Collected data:
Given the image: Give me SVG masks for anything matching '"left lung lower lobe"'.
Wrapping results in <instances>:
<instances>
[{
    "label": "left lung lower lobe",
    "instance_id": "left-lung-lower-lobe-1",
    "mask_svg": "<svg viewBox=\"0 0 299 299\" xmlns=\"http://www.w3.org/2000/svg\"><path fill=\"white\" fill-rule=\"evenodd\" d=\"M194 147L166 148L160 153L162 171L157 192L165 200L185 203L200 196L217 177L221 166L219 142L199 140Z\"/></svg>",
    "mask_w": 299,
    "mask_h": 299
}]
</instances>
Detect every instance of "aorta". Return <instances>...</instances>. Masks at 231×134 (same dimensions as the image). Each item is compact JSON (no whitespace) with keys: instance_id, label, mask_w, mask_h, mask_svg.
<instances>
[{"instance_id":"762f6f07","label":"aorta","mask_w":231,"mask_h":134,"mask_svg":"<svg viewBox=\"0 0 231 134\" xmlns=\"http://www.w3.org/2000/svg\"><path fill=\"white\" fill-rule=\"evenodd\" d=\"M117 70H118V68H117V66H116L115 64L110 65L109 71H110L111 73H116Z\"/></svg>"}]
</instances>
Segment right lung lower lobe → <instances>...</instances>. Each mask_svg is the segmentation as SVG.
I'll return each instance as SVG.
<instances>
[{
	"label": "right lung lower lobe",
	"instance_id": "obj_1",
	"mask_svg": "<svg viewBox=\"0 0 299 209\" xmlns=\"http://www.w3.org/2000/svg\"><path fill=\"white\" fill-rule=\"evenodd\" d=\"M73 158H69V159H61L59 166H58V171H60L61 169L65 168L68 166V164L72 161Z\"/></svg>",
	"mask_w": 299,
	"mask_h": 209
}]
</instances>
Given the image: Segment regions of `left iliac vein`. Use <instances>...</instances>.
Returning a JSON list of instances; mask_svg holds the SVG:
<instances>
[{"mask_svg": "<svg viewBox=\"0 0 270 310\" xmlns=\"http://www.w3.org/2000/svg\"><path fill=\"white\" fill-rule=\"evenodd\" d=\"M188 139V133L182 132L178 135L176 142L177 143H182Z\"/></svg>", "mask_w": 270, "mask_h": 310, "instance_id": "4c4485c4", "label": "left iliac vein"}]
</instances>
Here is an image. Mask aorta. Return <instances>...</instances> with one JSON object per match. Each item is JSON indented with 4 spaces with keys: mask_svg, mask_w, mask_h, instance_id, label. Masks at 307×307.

EXERCISE DETAILS:
The lines from the one containing "Segment right lung" through the last line of the records are the answer; set them down exactly and add nothing.

TASK ANSWER:
Segment right lung lower lobe → <instances>...</instances>. Each mask_svg is the segmentation as SVG.
I'll return each instance as SVG.
<instances>
[{
	"label": "right lung lower lobe",
	"instance_id": "obj_1",
	"mask_svg": "<svg viewBox=\"0 0 299 209\" xmlns=\"http://www.w3.org/2000/svg\"><path fill=\"white\" fill-rule=\"evenodd\" d=\"M73 158H69V159H61L59 166H58V171H60L61 169L65 168L68 166V164L72 161Z\"/></svg>",
	"mask_w": 299,
	"mask_h": 209
}]
</instances>
Given the image: Segment regions of `left iliac vein`. Use <instances>...</instances>.
Returning a JSON list of instances; mask_svg holds the SVG:
<instances>
[{"mask_svg": "<svg viewBox=\"0 0 270 310\" xmlns=\"http://www.w3.org/2000/svg\"><path fill=\"white\" fill-rule=\"evenodd\" d=\"M188 139V133L182 132L178 135L176 142L177 143H182Z\"/></svg>", "mask_w": 270, "mask_h": 310, "instance_id": "4c4485c4", "label": "left iliac vein"}]
</instances>
Here is an image. Mask aorta. Return <instances>...</instances> with one JSON object per match. Each item is JSON indented with 4 spaces with keys: mask_svg, mask_w, mask_h, instance_id, label. Masks at 307×307.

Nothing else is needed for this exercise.